**Task goal:** Could you filter the records below and return each line that holds "febrero"?

-=-=-=-=-

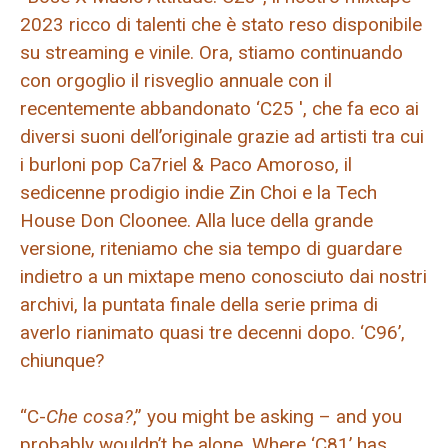
2023 ricco di talenti che è stato reso disponibile
su streaming e vinile. Ora, stiamo continuando
con orgoglio il risveglio annuale con il
recentemente abbandonato ‘C25 ′, che fa eco ai
diversi suoni dell’originale grazie ad artisti tra cui
i burloni pop Ca7riel & Paco Amoroso, il
sedicenne prodigio indie Zin Choi e la Tech
House Don Cloonee. Alla luce della grande
versione, riteniamo che sia tempo di guardare
indietro a un mixtape meno conosciuto dai nostri
archivi, la puntata finale della serie prima di
averlo rianimato quasi tre decenni dopo. ‘C96’,
chiunque?
“C-
Che cosa?
,” you might be asking – and you
probably wouldn’t be alone. Where ‘C81’ has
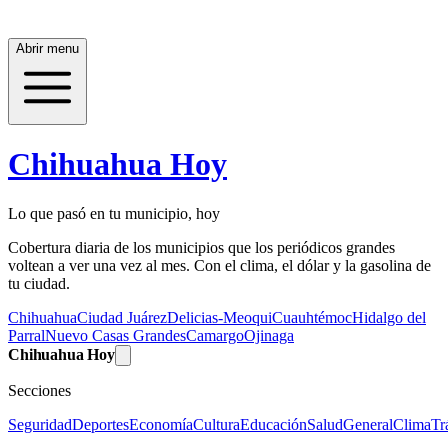
Abrir menu
Chihuahua Hoy
Lo que pasó en tu municipio, hoy
Cobertura diaria de los municipios que los periódicos grandes
voltean a ver una vez al mes. Con el clima, el dólar y la gasolina de
tu ciudad.
Chihuahua
Ciudad Juárez
Delicias-Meoqui
Cuauhtémoc
Hidalgo del
Parral
Nuevo Casas Grandes
Camargo
Ojinaga
Chihuahua Hoy
Secciones
Seguridad
Deportes
Economía
Cultura
Educación
Salud
General
Clima
Tr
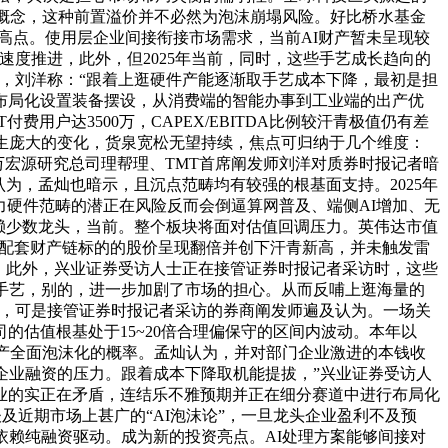
的看空概念，这种前置溢价并不必然为泡沫崩塌风险。好比桥水基金
的高点。使用层企业间接衔接市场需求，当前AI财产暂未呈现较
度推进，此外，但2025年当前，同时，这些手艺成长趋向的
，刘洋称：“跟着上逛硬件产能逐渐取手艺成本下降，最初是担
布局化设置装备摆设，从消费端的智能办事到工业端的出产优
用户达3500万，CAPEX/EBITDA比例较汗青极值仍有差
发生庞大的变化，货泉宽松无望持续，焦点可归纳于几个维度：
申万宏源研究总司理帮理、TMT首席阐发师刘洋对质券时报记者暗
我们认为，孟灿也暗示，且沉点范畴均有较强的根基面支持。2025年
，算力硬件范畴的潜正在风险反而会倒逼算网普及、端侧AI增加、无
依赖少数龙头，当前。整个板块将面对估值回调压力。英伟达市值
模块及配套财产链标的的股价呈现翻倍并创下汗青新高，并未触发雷
，此外，兴业证券受访人士正在接管证券时报记者采访时，这些
手艺，别的，进一步加剧了市场的担心。从而反哺上逛海量的
期内，可是接管证券时报记者采访的券商阐发师遍及认为。一场关
的估值根基处于15~20倍合理偏保守的区间内波动。本年以
财产全面泡沫化的概率。孟灿认为，并对部门企业激进的本钱收
剧企业融资的压力。跟着成本下降取机能提拔，”兴业证券受访人
业的实正在矛盾，连结乐不雅预期并正在细分赛道中进行布局化
及近期市场上甚广的“AI泡沫论”，一旦龙头企业盈利不及预
依赖纯融资驱动。成为新的投资亮点。AI处理方案能够间接对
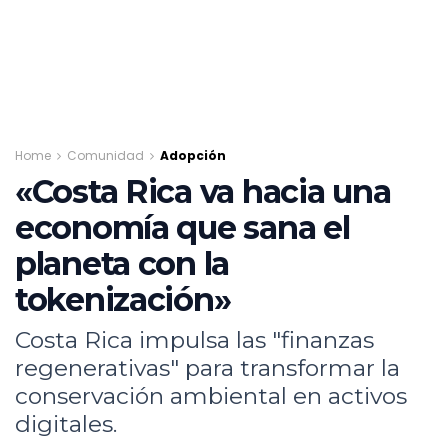
Home
Comunidad
Adopción
«Costa Rica va hacia una
economía que sana el
planeta con la
tokenización»
Costa Rica impulsa las "finanzas
regenerativas" para transformar la
conservación ambiental en activos
digitales.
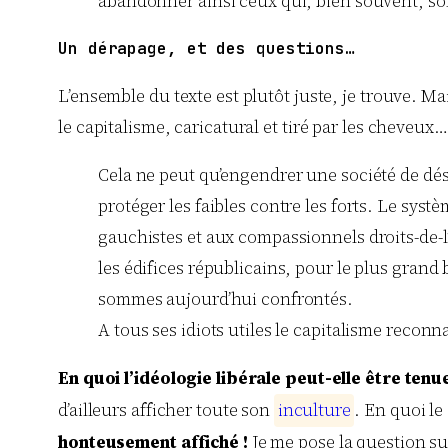
abandonner ainsi ceux qui, bien souvent, sont
Un dérapage, et des questions…
L’ensemble du texte est plutôt juste, je trouve. Ma
le capitalisme, caricatural et tiré par les cheveux…
Cela ne peut qu’engendrer une société de déso
protéger les faibles contre les forts. Le syst
gauchistes et aux compassionnels droits-de-
les édifices républicains, pour le plus grand
sommes aujourd’hui confrontés.
A tous ses idiots utiles le capitalisme reconn
En quoi l’idéologie libérale peut-elle être tenu
d’ailleurs afficher toute son
i
n
c
u
l
t
u
r
e
. En quoi le
honteusement affiché !
Je me pose la question sui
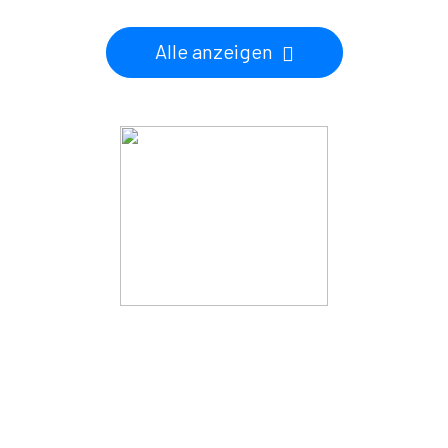
Alle anzeigen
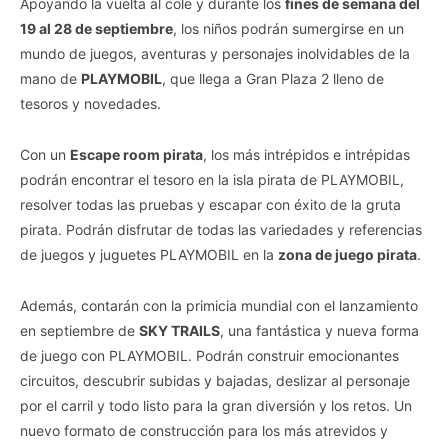
Apoyando la vuelta al cole y durante los
fines de semana del
19 al 28 de septiembre
, los niños podrán sumergirse en un
mundo de juegos, aventuras y personajes inolvidables de la
mano de
PLAYMOBIL
, que llega a Gran Plaza 2 lleno de
tesoros y novedades.
Con un
Escape room pirata
, los más intrépidos e intrépidas
podrán encontrar el tesoro en la isla pirata de PLAYMOBIL,
resolver todas las pruebas y escapar con éxito de la gruta
pirata. Podrán disfrutar de todas las variedades y referencias
de juegos y juguetes PLAYMOBIL en la
zona de juego pirata
.
Además, contarán con la primicia mundial con el lanzamiento
en septiembre de
SKY TRAILS
, una fantástica y nueva forma
de juego con PLAYMOBIL. Podrán construir emocionantes
circuitos, descubrir subidas y bajadas, deslizar al personaje
por el carril y todo listo para la gran diversión y los retos. Un
nuevo formato de construcción para los más atrevidos y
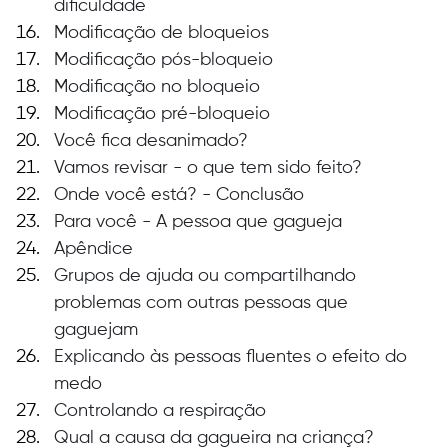
dificuldade
Modificação de bloqueios
Modificação pós-bloqueio
Modificação no bloqueio
Modificação pré-bloqueio
Você fica desanimado?
Vamos revisar - o que tem sido feito?
Onde você está? - Conclusão
Para você - A pessoa que gagueja
Apêndice
Grupos de ajuda ou compartilhando 
problemas com outras pessoas que 
gaguejam
Explicando às pessoas fluentes o efeito do 
medo
Controlando a respiração
Qual a causa da gagueira na criança?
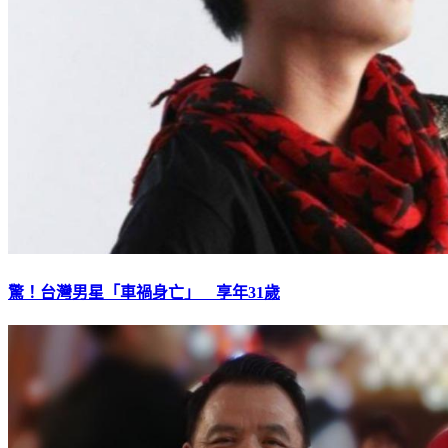
驚！台灣男星「車禍身亡」 享年31歲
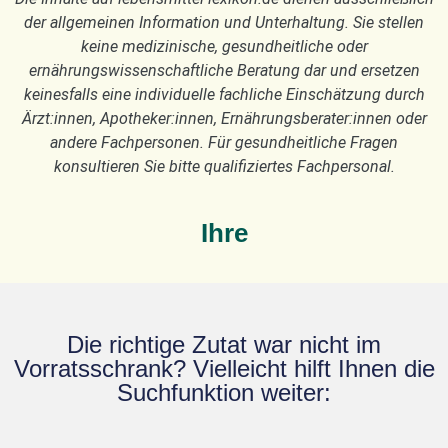
der allgemeinen Information und Unterhaltung. Sie stellen
keine medizinische, gesundheitliche oder
ernährungswissenschaftliche Beratung dar und ersetzen
keinesfalls eine individuelle fachliche Einschätzung durch
Ärzt:innen, Apotheker:innen, Ernährungsberater:innen oder
andere Fachpersonen. Für gesundheitliche Fragen
konsultieren Sie bitte qualifiziertes Fachpersonal.
Ihre
Die richtige Zutat war nicht im
Vorratsschrank? Vielleicht hilft Ihnen die
Suchfunktion weiter:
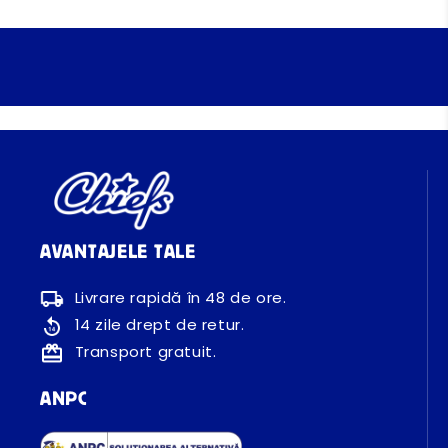
AVANTAJELE TALE
Livrare rapidă în 48 de ore.
14 zile drept de retur.
Transport gratuit.
ANPC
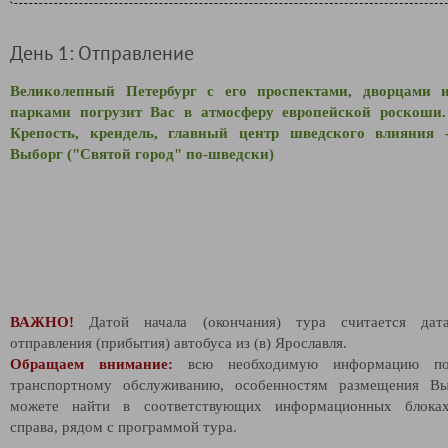
День 1: Отправление
Великолепный Петербург с его проспектами, дворцами 
парками погрузит Вас в атмосферу европейской роскоши
Крепость, крендель, главный центр шведского влияния 
Выборг ("Святой город" по-шведски)
ВАЖНО!
Датой начала (окончания) тура считается дат
отправления (прибытия) автобуса из (в) Ярославля.
Обращаем внимание:
всю необходимую информацию п
транспортному обслуживанию, особенностям размещения В
можете найти в соответствующих информационных блока
справа, рядом с программой тура.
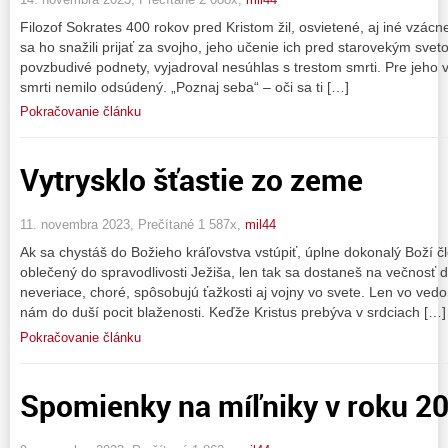
Filozof Sokrates 400 rokov pred Kristom žil, osvietené, aj iné vzácn
sa ho snažili prijať za svojho, jeho učenie ich pred starovekým sve
povzbudivé podnety, vyjadroval nesúhlas s trestom smrti. Pre jeho v
smrti nemilo odsúdený. „Poznaj seba“ – oči sa ti […]
Pokračovanie článku
Vytrysklo šťastie zo zeme
11. novembra 2023, Prečítané 1 587x,
mil44
Ak sa chystáš do Božieho kráľovstva vstúpiť, úplne dokonalý Boží č
oblečený do spravodlivosti Ježiša, len tak sa dostaneš na večnosť
neveriace, choré, spôsobujú ťažkosti aj vojny vo svete. Len vo ve
nám do duší pocit blaženosti. Keďže Kristus prebýva v srdciach […]
Pokračovanie článku
Spomienky na míľniky v roku 2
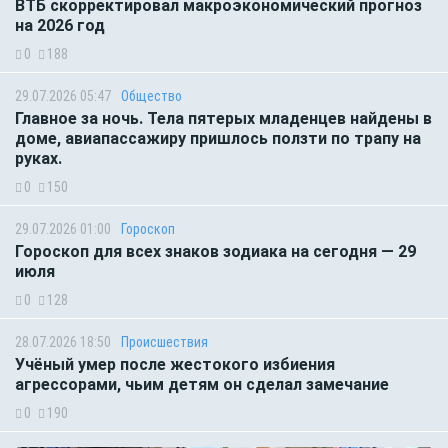
ВТБ скорректировал макроэкономический прогноз
на 2026 год
0
188
29.07.2026 05:47
Общество
Главное за ночь. Тела пятерых младенцев найдены в
доме, авиапассажиру пришлось ползти по трапу на
руках.
0
150
29.07.2026 01:00
Гороскоп
Гороскоп для всех знаков зодиака на сегодня — 29
июля
0
128
28.07.2026 18:50
Происшествия
Учёный умер после жестокого избиения
агрессорами, чьим детям он сделал замечание
0
190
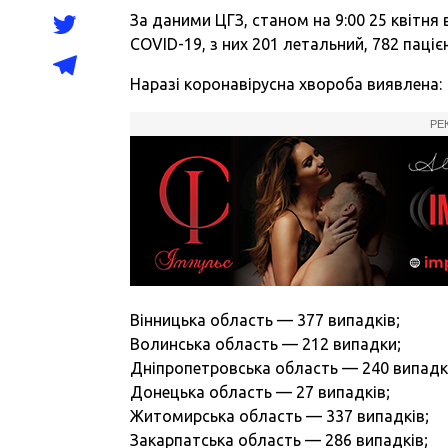
За даними ЦГЗ, станом на 9:00 25 квітня
COVID-19, з них 201 летальний, 782 паці
Наразі коронавірусна хвороба виявлена:
РЕ
Вінницька область — 377 випадків;
Волинська область — 212 випадки;
Дніпропетровська область — 240 випадк
Донецька область — 27 випадків;
Житомирська область — 337 випадків;
Закарпатська область — 286 випадків;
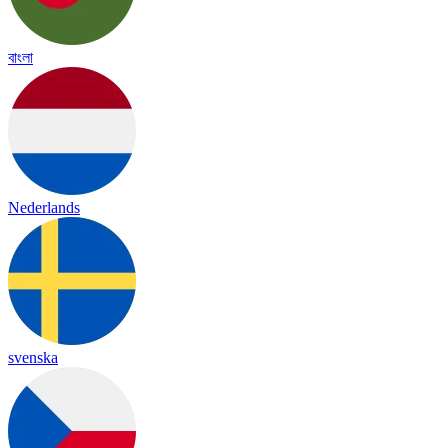
বাংলা
Nederlands
svenska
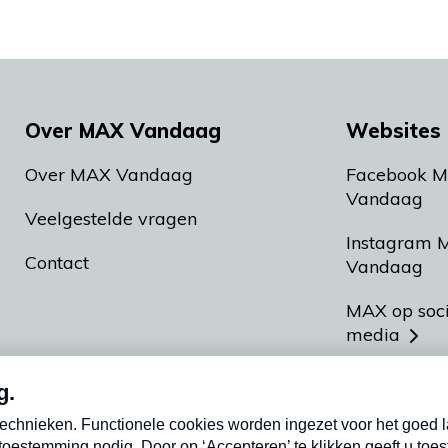
Over MAX Vandaag
Websites 
Over MAX Vandaag
Facebook 
Vandaag
Veelgestelde vragen
Instagram 
Contact
Vandaag
MAX op soc
media
MAX vakan
Meldpunt A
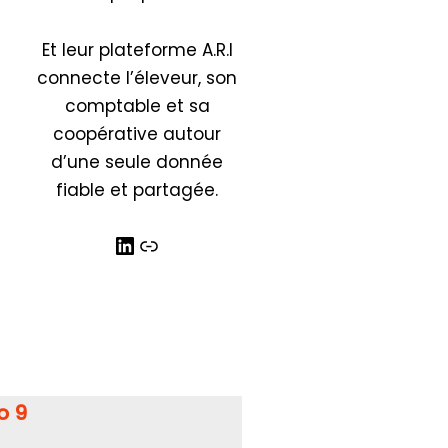
Et leur plateforme A.R.I
connecte l’éleveur, son
comptable et sa
coopérative autour
d’une seule donnée
fiable et partagée.
o 9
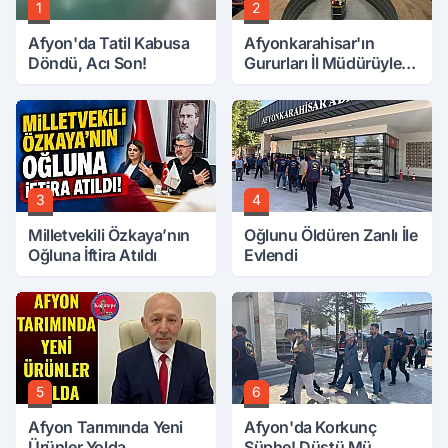
1
2
Afyon'da Tatil Kabusa
Afyonkarahisar'ın
Döndü, Acı Son!
Gururları İl Müdürüyle
Buluştu
3
4
Milletvekili Özkaya’nın
Oğlunu Öldüren Zanlı İle
Oğluna İftira Atıldı
Evlendi
5
6
Afyon Tarımında Yeni
Afyon'da Korkunç
Ürünler Yolda
Şüphe! Düştü Mü,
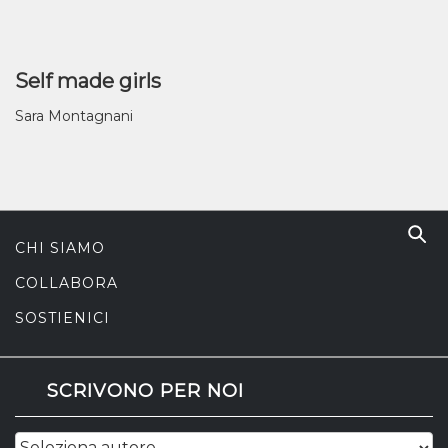
Self made girls
Sara Montagnani
CHI SIAMO
COLLABORA
SOSTIENICI
SCRIVONO PER NOI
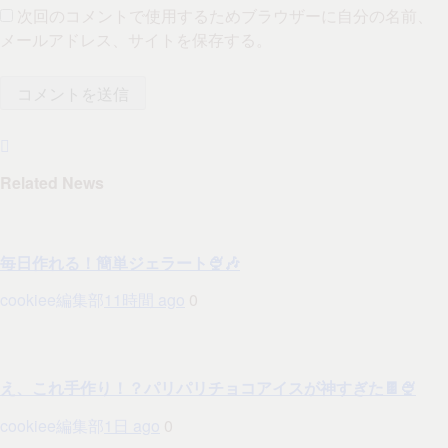
次回のコメントで使用するためブラウザーに自分の名前、
メールアドレス、サイトを保存する。
Related News
毎日作れる！簡単ジェラート🍨🎶
cookiee編集部
11時間 ago
0
え、これ手作り！？パリパリチョコアイスが神すぎた🍫🍨
cookiee編集部
1日 ago
0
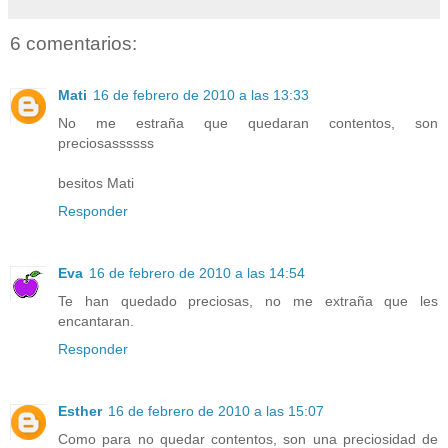
6 comentarios:
Mati
16 de febrero de 2010 a las 13:33
No me estraña que quedaran contentos, son
preciosassssss
besitos Mati
Responder
Eva
16 de febrero de 2010 a las 14:54
Te han quedado preciosas, no me extraña que les
encantaran.
Responder
Esther
16 de febrero de 2010 a las 15:07
Como para no quedar contentos, son una preciosidad de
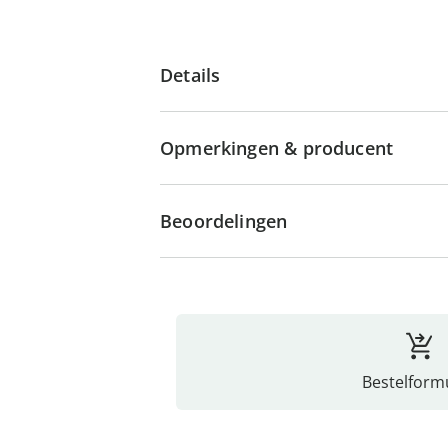
Details
Opmerkingen & producent
Beoordelingen
Bestelformu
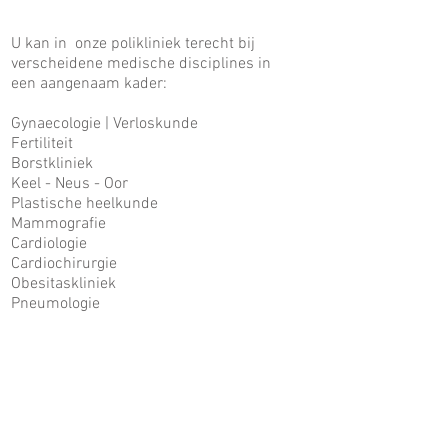
U kan in onze polikliniek terecht bij
verscheidene medische disciplines in
een aangenaam kader:
Gynaecologie | Verloskunde
Fertiliteit
Borstkliniek
Keel - Neus - Oor
Plastische heelkunde
Mammografie
Cardiologie
Cardiochirurgie
Obesitaskliniek
Pneumologie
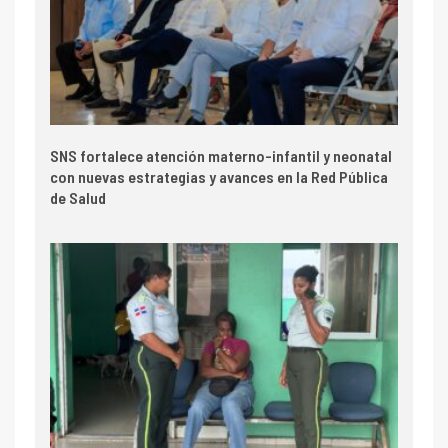
SNS fortalece atención materno-infantil y neonatal
con nuevas estrategias y avances en la Red Pública
de Salud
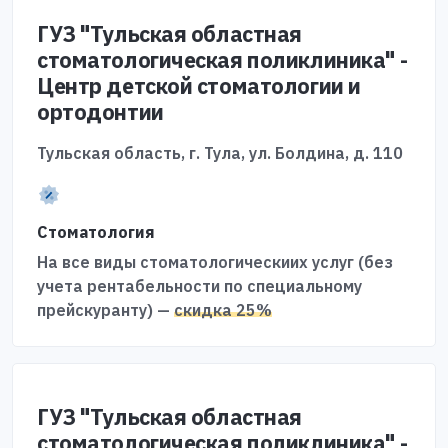
ГУЗ "Тульская областная
стоматологическая поликлиника" -
Центр детской стоматологии и
ортодонтии
Тульская область, г. Тула, ул. Болдина, д. 110
Стоматология
На все виды стоматологическиих услуг (без
учета рентабельности по специальному
прейскуранту) —
скидка 25%
ГУЗ "Тульская областная
стоматологическая поликлиника" -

-=-=-=-=-

**Task answer:**
16 de febrero de 2010 a las 13:33
16 de febrero de 2010 a las 14:54
16 de febrero de 2010 a las 15:07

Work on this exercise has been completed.